Supplied entries:

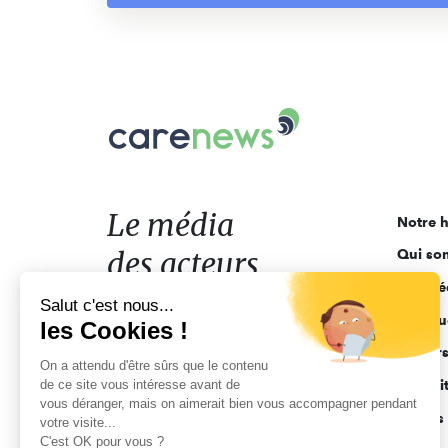
Carenews,
Le
média
des
acteurs
Le média
Notre h
de
des acteurs
Qui so
l'engagement
Ligne é
de l'engagement
Salut c'est nous...
Pourquo
les Cookies !
Acteur
On a attendu d'être sûrs que le contenu
de ce site vous intéresse avant de
Actuali
vous déranger, mais on aimerait bien vous accompagner pendant
Appels 
votre visite...
C'est OK pour vous ?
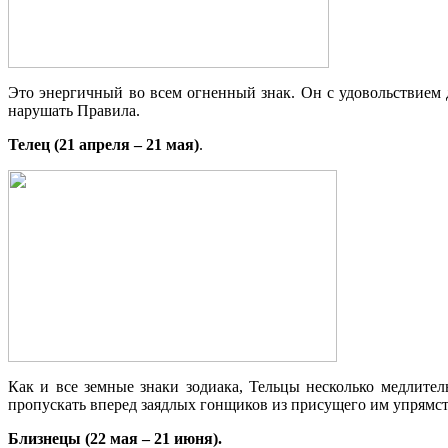
Это энергичный во всем огненный знак. Он с удовольствием д
нарушать Правила.
Телец (21 апреля – 21 мая)
.
Как и все земные знаки зодиака, Тельцы несколько медлит
пропускать вперед заядлых гонщиков из присущего им упрямст
Близнецы (22 мая – 21 июня).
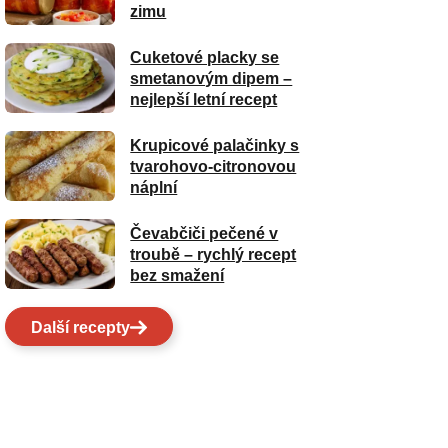
zimu
Cuketové placky se
smetanovým dipem –
nejlepší letní recept
Krupicové palačinky s
tvarohovo-citronovou
náplní
Čevabčiči pečené v
troubě – rychlý recept
bez smažení
Další recepty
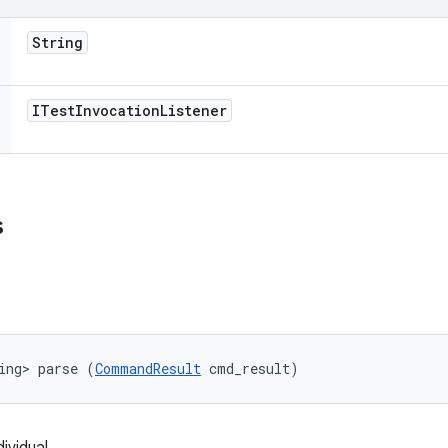
String
ITest
Invocation
Listener
s
ing> parse (
CommandResult
 cmd_result)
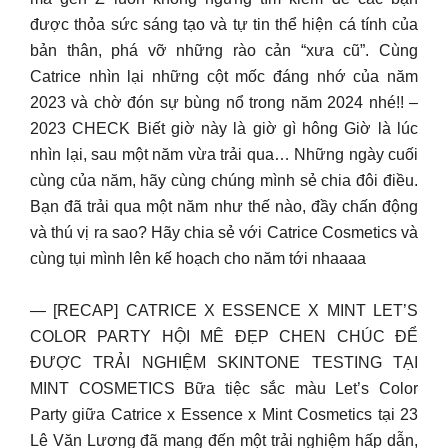
được thỏa sức sáng tạo và tự tin thể hiện cá tính của
bản thân, phá vỡ những rào cản “xưa cũ”. Cùng
Catrice nhìn lại những cột mốc đáng nhớ của năm
2023 và chờ đón sự bùng nổ trong năm 2024 nhé!! –
2023 CHECK Biết giờ này là giờ gì hông Giờ là lúc
nhìn lại, sau một năm vừa trải qua… Những ngày cuối
cùng của năm, hãy cùng chúng mình sẻ chia đôi điều.
Bạn đã trải qua một năm như thế nào, đầy chấn động
và thú vị ra sao? Hãy chia sẻ với Catrice Cosmetics và
cùng tụi mình lên kế hoạch cho năm tới nhaaaa
— [RECAP] CATRICE X ESSENCE X MINT LET’S
COLOR PARTY HỘI MÊ ĐẸP CHEN CHÚC ĐỂ
ĐƯỢC TRẢI NGHIỆM SKINTONE TESTING TẠI
MINT COSMETICS Bữa tiệc sắc màu Let’s Color
Party giữa Catrice x Essence x Mint Cosmetics tại 23
Lê Văn Lương đã mang đến một trải nghiệm hấp dẫn,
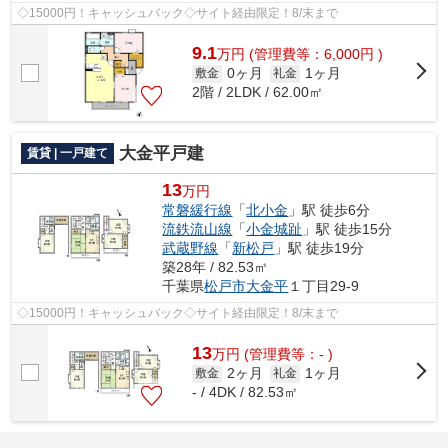
◇15000円！キャッシュバック◇サイト経由限定！8/末まで
9.1
万
円
(管理費等：6,000円 )
0ヶ月
1ヶ月
敷金
礼金
2階 / 2LDK / 62.00㎡
大金平戸建
賃貸 | 一戸建て
13
万円
常磐緩行線
「
北小金
」駅 徒歩6分
流鉄流山線
「
小金城趾
」駅 徒歩15分
武蔵野線
「
新松戸
」駅 徒歩19分
築28年 / 82.53㎡
千葉県
松戸市
大金平
１丁目29-9
◇15000円！キャッシュバック◇サイト経由限定！8/末まで
13
万
円
(管理費等：- )
2ヶ月
1ヶ月
敷金
礼金
- / 4DK / 82.53㎡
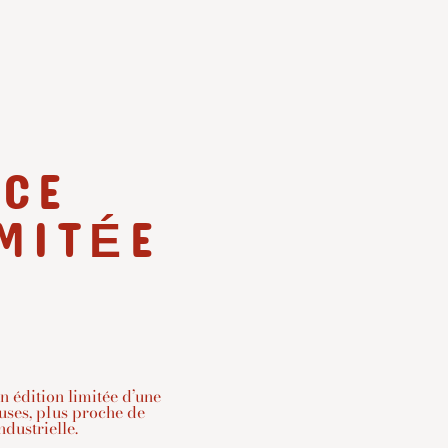
NCE
IMITÉE
n édition limitée d’une
euses, plus proche de
ndustrielle.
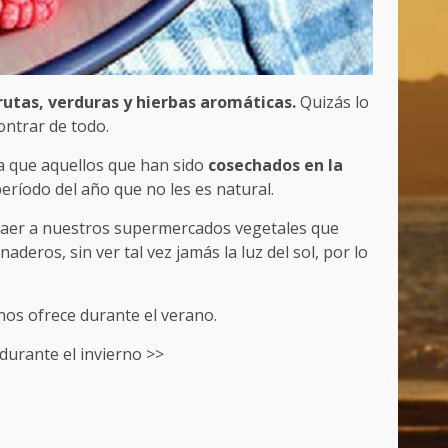
rutas, verduras y hierbas aromáticas.
Quizás lo
ontrar de todo.
a que aquellos que han sido
cosechados en la
eríodo del año que no les es natural.
 traer a nuestros supermercados vegetales que
deros, sin ver tal vez jamás la luz del sol, por lo
nos ofrece durante el verano.
 durante el invierno >>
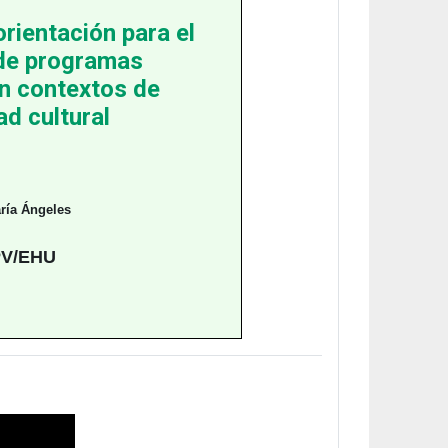
orientación para el
 de programas
n contextos de
ad cultural
aría Ángeles
V/EHU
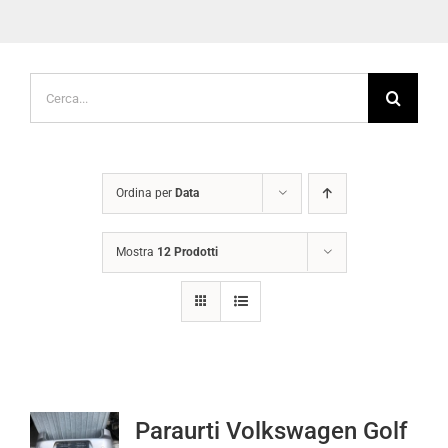
Cerca
per:
Ordina per
Data
Mostra
12 Prodotti
Paraurti Volkswagen Golf
7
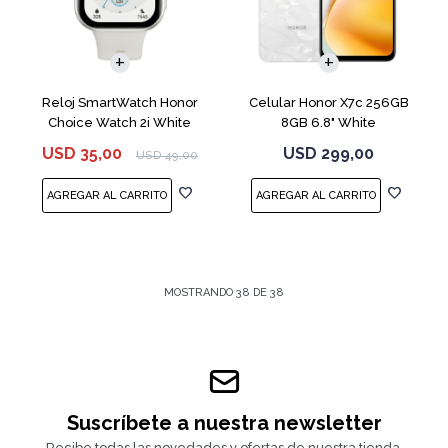
COMPARAR
Reloj SmartWatch Honor
Celular Honor X7c 256GB
Choice Watch 2i White
8GB 6.8" White
USD
35,00
USD
299,00
USD
49,00
MOSTRANDO
38
DE
38
Suscríbete a nuestra newsletter
Recibe todas las novedades y ofertas de nuestra tienda.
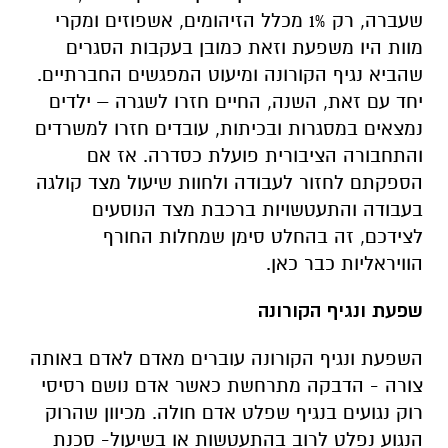
שעברה, רק 1% מכלל הזיהומים, אשפוזים ומקרי
מוות היו משפעת וזאת כמובן בעקבות הסגרים
שהביא נגיף הקורונה ומיעוט המפגשים החברתיים.
יחד עם זאת, השנה, החיים חזרו לשגרה – ילדים
נמצאים במסגרות ובכיתות, עובדים חזרו למשרדים
והתחבורה הציבורית פועלת כסדרה. אז אם
הספקתם לחזור לעבודה ולחוות שיעול מצד קולגה
בעבודה והתעטשויות ברכבת מצד הנוסעים
לצידכם, זה בהחלט סימן שמחלות החורף
הוויראליות כבר כאן.
שפעת ונגיף הקורונה
השפעת ונגיף הקורונה עוברים מאדם לאדם באותה
צורה - הדבקה מתרחשת כאשר אדם נושם רסיסי
רוק נגועים בנגיף שפלט אדם חולה. מכיוון שהרוק
הנגוע נפלט לרוב בהתעטשות או בשיעול- סכנת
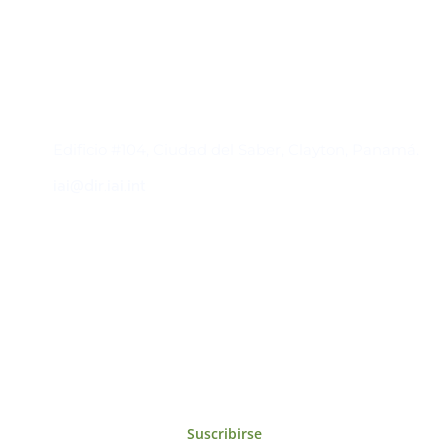
Contacto
Edificio #104, Ciudad del Saber, Clayton, Panamá.
iai@dir.iai.int
Suscríbase al IAI
Para estar al tanto de las noticias, eventos,
reuniones y proyectos desarrollados por el
IAI y otros eventos de interés.
Suscribirse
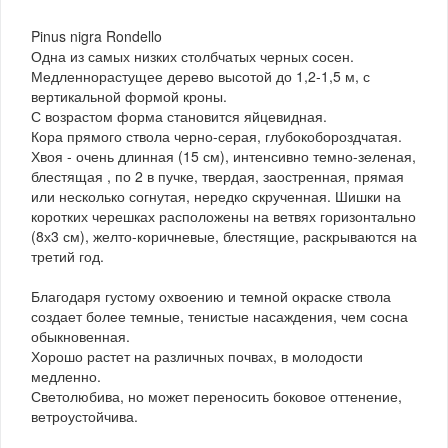
Pinus nigra Rondello
Одна из самых низких столбчатых черных сосен.
Медленнорастущее дерево высотой до 1,2-1,5 м, с
вертикальной формой кроны.
С возрастом форма становится яйцевидная.
Кора прямого ствола черно-серая, глубокобороздчатая.
Хвоя - очень длинная (15 см), интенсивно темно-зеленая,
блестящая , по 2 в пучке, твердая, заостренная, прямая
или несколько согнутая, нередко скрученная. Шишки на
коротких черешках расположены на ветвях горизонтально
(8х3 см), желто-коричневые, блестящие, раскрываются на
третий год.
Благодаря густому охвоению и темной окраске ствола
создает более темные, тенистые насаждения, чем сосна
обыкновенная.
Хорошо растет на различных почвах, в молодости
медленно.
Светолюбива, но может переносить боковое оттенение,
ветроустойчива.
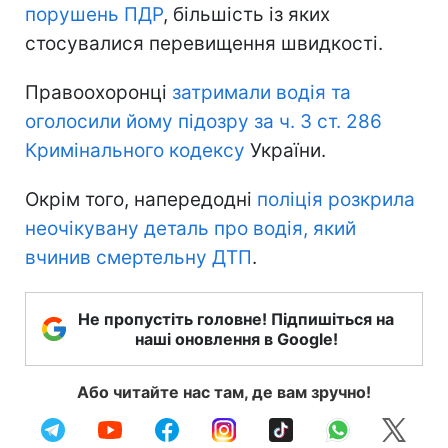
порушень ПДР
, більшість із яких
стосувалися перевищення швидкості.
Правоохоронці
затримали водія та
оголосили йому підозру за ч. 3 ст. 286
Кримінального кодексу
України.
Окрім того, напередодні
поліція розкрила
неочікувану деталь про водія, який
вчинив смертельну ДТП
.
Не пропустіть головне! Підпишіться на
наші оновлення в Google!
Або читайте нас там, де вам зручно!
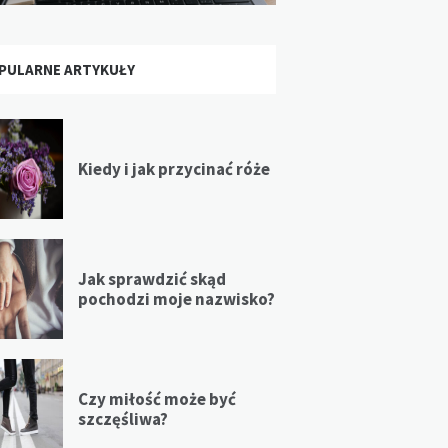
PULARNE ARTYKUŁY
Kiedy i jak przycinać róże
Jak sprawdzić skąd
pochodzi moje nazwisko?
Czy miłość może być
szczęśliwa?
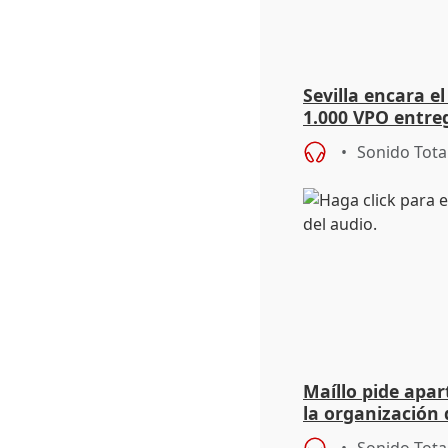
Sevilla encara el
1.000 VPO entreg
de abaratar pre
Sonido Tota
Maíllo pide apa
la organización 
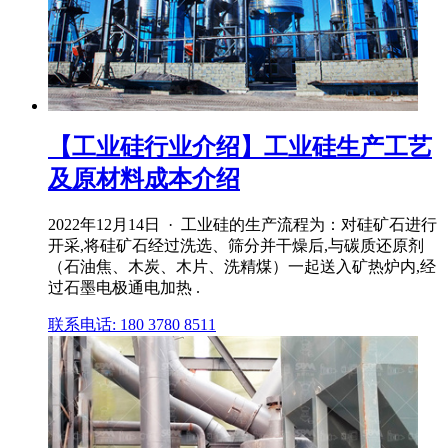
【工业硅行业介绍】工业硅生产工艺
及原材料成本介绍
2022年12月14日 · 工业硅的生产流程为：对硅矿石进行
开采,将硅矿石经过洗选、筛分并干燥后,与碳质还原剂
（石油焦、木炭、木片、洗精煤）一起送入矿热炉内,经
过石墨电极通电加热 .
联系电话: 180 3780 8511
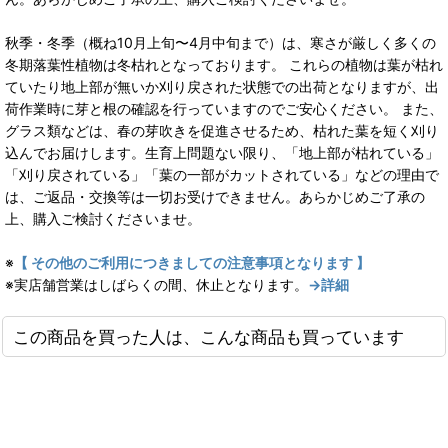
秋季・冬季（概ね10月上旬〜4月中旬まで）は、寒さが厳しく多くの
冬期落葉性植物は冬枯れとなっております。 これらの植物は葉が枯れ
ていたり地上部が無いか刈り戻された状態での出荷となりますが、出
荷作業時に芽と根の確認を行っていますのでご安心ください。 また、
グラス類などは、春の芽吹きを促進させるため、枯れた葉を短く刈り
込んでお届けします。生育上問題ない限り、「地上部が枯れている」
「刈り戻されている」「葉の一部がカットされている」などの理由で
は、ご返品・交換等は一切お受けできません。あらかじめご了承の
上、購入ご検討くださいませ。
※
【 その他のご利用につきましての注意事項となります 】
※実店舗営業はしばらくの間、休止となります。
→詳細
この商品を買った人は、こんな商品も買っています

Exercise objective: Beginning with the line that contains "Кора прямого ствола" and ending with the line that contains "冬期落葉性植物は冬枯れとなっております。 これらの植物は葉が枯れ", reproduce the listing exactly, pictures excluded.

Solution:
Кора прямого ствола черно-серая, глубокобороздчатая.
Хвоя - очень длинная (15 см), интенсивно темно-зеленая,
блестящая , по 2 в пучке, твердая, заостренная, прямая
или несколько согнутая, нередко скрученная. Шишки на
коротких черешках расположены на ветвях горизонтально
(8х3 см), желто-коричневые, блестящие, раскрываются на
третий год.
Благодаря густому охвоению и темной окраске ствола
создает более темные, тенистые насаждения, чем сосна
обыкновенная.
Хорошо растет на различных почвах, в молодости
медленно.
Светолюбива, но может переносить боковое оттенение,
ветроустойчива.
порушень ПДР
, більшість із яких
стосувалися перевищення швидкості.
Правоохоронці
затримали водія та
оголосили йому підозру за ч. 3 ст. 286
Кримінального кодексу
України.
Окрім того, напередодні
поліція розкрила
неочікувану деталь про водія, який
вчинив смертельну ДТП
.
Не пропустіть головне! Підпишіться на
наші оновлення в Google!
Або читайте нас там, де вам зручно!
PULARNE ARTYKUŁY
Kiedy i jak przycinać róże
Jak sprawdzić skąd
pochodzi moje nazwisko?
Czy miłość może być
szczęśliwa?
Sevilla encara el
1.000 VPO entreg
de abaratar pre
Sonido Tota
Maíllo pide apa
la organización 
【工业硅行业介绍】工业硅生产工艺
及原材料成本介绍
2022年12月14日 · 工业硅的生产流程为：对硅矿石进行
开采,将硅矿石经过洗选、筛分并干燥后,与碳质还原剂
（石油焦、木炭、木片、洗精煤）一起送入矿热炉内,经
过石墨电极通电加热 .
联系电话: 180 3780 8511
秋季・冬季（概ね10月上旬〜4月中旬まで）は、寒さが厳しく多くの
冬期落葉性植物は冬枯れとなっております。 これらの植物は葉が枯れ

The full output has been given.